I havent done any work with SSRs before, and i assumed it would just be a case of 240v in, 240v out.
It seems thats not the case. The standard thing for SSRs seem to be 0-32v In, which is obviously all thats needed to trigger it, then 240v out.

How to i connect an element to the SSR and provide it with 240v?
Am I suppose to have the trigger coming into the SSR from the PID, then loop the output back into the PID and have the heater connected to the pid also? 

Im only guessing here, Im sure it resonably simple. Hopefully someone has done it before and knows where my thinking is wrong.

Thanks heaps


----------



## NickB (27/9/11)

Sorry, very wrong on your guesses.

Consult a qualified electrician.

Cheers


----------



## Pollux (27/9/11)

I guess the best way to start here would be with this simple question.....

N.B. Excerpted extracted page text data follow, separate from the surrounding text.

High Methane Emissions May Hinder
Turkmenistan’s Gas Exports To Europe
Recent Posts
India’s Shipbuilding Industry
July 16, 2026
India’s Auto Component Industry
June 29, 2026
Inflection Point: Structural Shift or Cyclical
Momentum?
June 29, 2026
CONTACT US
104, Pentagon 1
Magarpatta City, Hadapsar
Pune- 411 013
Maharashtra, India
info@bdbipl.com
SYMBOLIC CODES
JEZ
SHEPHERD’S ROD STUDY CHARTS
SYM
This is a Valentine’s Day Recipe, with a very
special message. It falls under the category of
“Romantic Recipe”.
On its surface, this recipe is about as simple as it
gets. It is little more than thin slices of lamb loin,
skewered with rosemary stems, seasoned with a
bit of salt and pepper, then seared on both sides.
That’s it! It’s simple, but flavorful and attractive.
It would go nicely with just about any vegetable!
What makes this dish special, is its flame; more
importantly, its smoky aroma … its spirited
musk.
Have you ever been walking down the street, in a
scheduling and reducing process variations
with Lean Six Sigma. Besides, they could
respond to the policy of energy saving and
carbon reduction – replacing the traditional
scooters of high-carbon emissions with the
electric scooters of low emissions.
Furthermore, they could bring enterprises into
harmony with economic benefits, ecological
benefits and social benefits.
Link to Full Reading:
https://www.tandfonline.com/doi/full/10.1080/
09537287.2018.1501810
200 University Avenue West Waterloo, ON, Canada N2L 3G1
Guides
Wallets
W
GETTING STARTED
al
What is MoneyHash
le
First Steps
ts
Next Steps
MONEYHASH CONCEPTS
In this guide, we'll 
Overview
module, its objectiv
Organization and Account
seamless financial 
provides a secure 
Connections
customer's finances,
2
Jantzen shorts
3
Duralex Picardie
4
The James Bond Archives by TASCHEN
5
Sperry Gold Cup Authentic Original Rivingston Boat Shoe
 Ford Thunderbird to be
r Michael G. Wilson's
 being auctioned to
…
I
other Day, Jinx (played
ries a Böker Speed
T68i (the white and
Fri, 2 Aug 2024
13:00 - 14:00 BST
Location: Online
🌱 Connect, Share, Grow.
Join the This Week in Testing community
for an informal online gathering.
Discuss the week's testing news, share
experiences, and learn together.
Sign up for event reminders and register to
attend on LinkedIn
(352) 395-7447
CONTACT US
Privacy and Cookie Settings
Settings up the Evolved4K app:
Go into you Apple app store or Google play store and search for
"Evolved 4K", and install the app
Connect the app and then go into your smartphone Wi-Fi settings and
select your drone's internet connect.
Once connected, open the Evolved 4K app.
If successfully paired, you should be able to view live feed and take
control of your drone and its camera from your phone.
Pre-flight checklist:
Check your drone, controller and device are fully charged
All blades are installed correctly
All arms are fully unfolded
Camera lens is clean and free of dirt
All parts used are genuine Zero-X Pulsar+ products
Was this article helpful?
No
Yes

Do you know what SSR means without consulting google?


----------



## stuchambers (27/9/11)

The PID is not suited to constant use at higher wattages like a 2400watt element. However by using a SSR you can then use the PID to control these items.
The SSR has a low voltage and a high voltage side as you have discovered. The low voltage side is used to trigger the switching. while the high voltage side is simply what you are switching on. In this way you do not need to run the 240v thats connected to the element into the PID at all.
It is a little bit like the principle of a solenoid.

I am no way a qualified electrician and as others have stated if you dont understand it maybe you shouldnt be trying to do it yourself.

Cheers Stu


----------



## neo__04 (27/9/11)

Thanks for some* of the replies.

For me its all about learning. I wont be wiring the thing myself.
I'll be getting someone at work to do it for me. 
But to make things easy for them and learn a bit about what im doin myself, I like to do a bit of homework.

Instead of wasting there time working it all out for me, I would have liked to go to them and say pid output here, 240v in here, element here, etc etc.
I know 240v can kill, not interested in even touching it. But ill happily buy the parts and explain to someone what I want done, but I like to understand what im explaining.


----------



## Pollux (27/9/11)

I suggest some basic reading up on relays. Hell, even the Narva page on automotive relays will give you an idea.

A SSR is "essentially" a remote switch. you basically cut the active wire on the 240V circuit (i.e where the element is connected) you then connect the ends where you cut to the two 240V point on the SSR. The low voltage side is connected to the switch output pins on the PID, when the PID senses the temp is too low, it sends a current down to the SSR, which switches on allowing the circuit for the element to be effectively reformed in it's uncut state....


Sorry if I came across as a bit abrupt, but I have seen people **** this sort of basic wiring up when installing car radios. Generally that doesn't end too badly, but in this case and with no suggestion in your first post that you were intending to use a sparky to actually do the wiring.


End note: I am not an electrician of any form, I have simply learnt alot over the years, mainly working in 12V auto electrics. While similar principles apply to 240v, the level of respect jumps for what you are working with and the damage it can do to you.


----------



## cdbrown (27/9/11)

I have a wiring diagram for my setup http://www.aussiehomebrewer.com/forum/inde...st&p=669225


----------



## TSMill (27/9/11)

Dude, looks like your PID only has a relay output, not SSR.


----------



## NickB (27/9/11)

Again, what does SSR stand for? Hint: *S*olid *S*tate *RELAY*

PIDs output a set DC voltage which is used with an SSR to switch a 240v load.

Cheers


----------



## Tim F (27/9/11)

NickB said:


> Again, what does SSR stand for? Hint: *S*olid *S*tate *RELAY*
> 
> PIDs output a set DC voltage which is used with an SSR to switch a 240v load.
> 
> Cheers



Not all of them, a lot of the cheapy chinese ones off ebay including SOME of the rex c-100 knockoffs but not all only switch the control current, you have to supply it yourself :/


----------



## raven19 (27/9/11)

I have some background info etc on PID's and SSR's in the linky in my sig below.


----------



## neo__04 (27/9/11)

thanks pollux. 

That makes a lot of sense, just couldnt work suss it out in my head 

Ive seen a few mods for the rex c100 if it doesnt support a SSR, so I should be able to get it goin with minor modifications.
A few threads out there on the topic.

Thanks all for the help


----------



## TSMill (28/9/11)

Sorry Nick, read mechanical relay output only, not solid state relay. Not all PIDs will directly switch a SSR.


----------